Resolution of a 2D image is further divided into (1) detail resolution, which is the ability of the echocardiography to differentiate two adjacent points (or structures) as separate; (2) contrast resolution, which is the ability of the machine to differentiate between two tissue densities; and (3) temporal (time) resolution, or the ability to display a moving cardiac structure with a smooth transition between frames.
Detail resolution is further divided into resolution along the ultrasound beam, or axial resolution, and resolution between ultrasound beams, or lateral resolution (Figure 1-4). For most ultrasound images including echocardiography, axial resolution is better than lateral resolution.
FIGURE 1-4.
Axial resolution and lateral resolution. Axial resolution is the ability to distinguish between two structures in axial dimension and therefore measured parallel to the ultrasound beam. Lateral resolution is the ability to distinguish between two structures in lateral dimension and therefore measured perpendicular to the path of ultrasound beam.

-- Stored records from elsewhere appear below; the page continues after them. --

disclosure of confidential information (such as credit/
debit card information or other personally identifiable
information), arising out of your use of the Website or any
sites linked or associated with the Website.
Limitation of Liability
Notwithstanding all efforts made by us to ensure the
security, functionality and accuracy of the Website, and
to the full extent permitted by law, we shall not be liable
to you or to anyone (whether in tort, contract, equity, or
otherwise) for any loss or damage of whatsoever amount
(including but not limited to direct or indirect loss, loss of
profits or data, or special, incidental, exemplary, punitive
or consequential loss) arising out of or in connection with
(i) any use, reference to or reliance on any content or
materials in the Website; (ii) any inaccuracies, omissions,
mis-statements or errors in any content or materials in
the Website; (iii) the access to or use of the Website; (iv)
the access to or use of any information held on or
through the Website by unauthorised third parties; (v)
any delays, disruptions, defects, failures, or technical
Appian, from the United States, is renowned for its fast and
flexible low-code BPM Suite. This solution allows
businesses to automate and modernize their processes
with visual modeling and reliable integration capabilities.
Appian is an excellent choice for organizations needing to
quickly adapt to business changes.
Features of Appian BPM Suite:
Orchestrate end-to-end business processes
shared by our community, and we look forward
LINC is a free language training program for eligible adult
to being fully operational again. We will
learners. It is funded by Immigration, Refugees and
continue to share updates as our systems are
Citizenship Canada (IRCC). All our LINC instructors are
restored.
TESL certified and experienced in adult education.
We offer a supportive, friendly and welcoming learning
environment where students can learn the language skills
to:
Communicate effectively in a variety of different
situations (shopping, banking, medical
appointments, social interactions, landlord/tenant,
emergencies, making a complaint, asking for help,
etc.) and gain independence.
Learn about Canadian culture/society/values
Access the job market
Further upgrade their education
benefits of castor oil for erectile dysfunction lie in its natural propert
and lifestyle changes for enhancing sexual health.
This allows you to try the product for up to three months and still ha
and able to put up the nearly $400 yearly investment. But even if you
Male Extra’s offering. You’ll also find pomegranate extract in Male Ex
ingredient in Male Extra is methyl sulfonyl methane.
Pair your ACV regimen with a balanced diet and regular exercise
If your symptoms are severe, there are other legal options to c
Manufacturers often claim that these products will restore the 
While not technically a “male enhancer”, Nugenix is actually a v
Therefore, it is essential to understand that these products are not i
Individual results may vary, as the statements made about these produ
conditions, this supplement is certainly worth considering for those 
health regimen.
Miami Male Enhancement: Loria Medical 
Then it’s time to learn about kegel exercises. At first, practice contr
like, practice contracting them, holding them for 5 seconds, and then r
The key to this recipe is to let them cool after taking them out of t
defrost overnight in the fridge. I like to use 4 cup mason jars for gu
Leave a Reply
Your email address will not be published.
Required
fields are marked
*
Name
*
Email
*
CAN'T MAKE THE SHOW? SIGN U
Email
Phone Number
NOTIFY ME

Axial resolution of echocardiography is largely dependent on the frequency of the ultrasound used to obtain the image (Table 1-1). The higher the frequency, the shorter the wavelength of the sound wave, resulting in better axial resolution. This is because when the transducer sends out an ultrasound beam, it does so by creating a short train of sound waves (2-5 wavelengths) and then waits to listen for the echo signals. Hence, the shortest distance between two points that can reflect the sound back and be resolved by the transducer as different points is equal to the length of the ultrasound pulse divided by 2.2 If the pulse consists of two wavelengths, the resolution will be equal to the wavelength of ultrasound wave (Table 1-1). As a result, the shorter the wavelength (the higher the frequency), the shorter the pulse duration can be made, and the better the resolution. However, since the higher-frequency sound penetrates tissue less than lower-frequency sound, there is a trade-off between the ability to obtain better resolution 2D images and the decreased penetration from the higher frequency. Consequently, one should use the highest frequency that will penetrate to the structure of interest. In general, a transducer with sound frequencies of 2 to 4 MHz is used in adults, 4 to 6 MHz in children, and 6 to 12 MHz in neonates. The more premature the newborn, the higher the frequency of a transducer that can be used because of smaller chest size (and resultant smaller depth of penetration).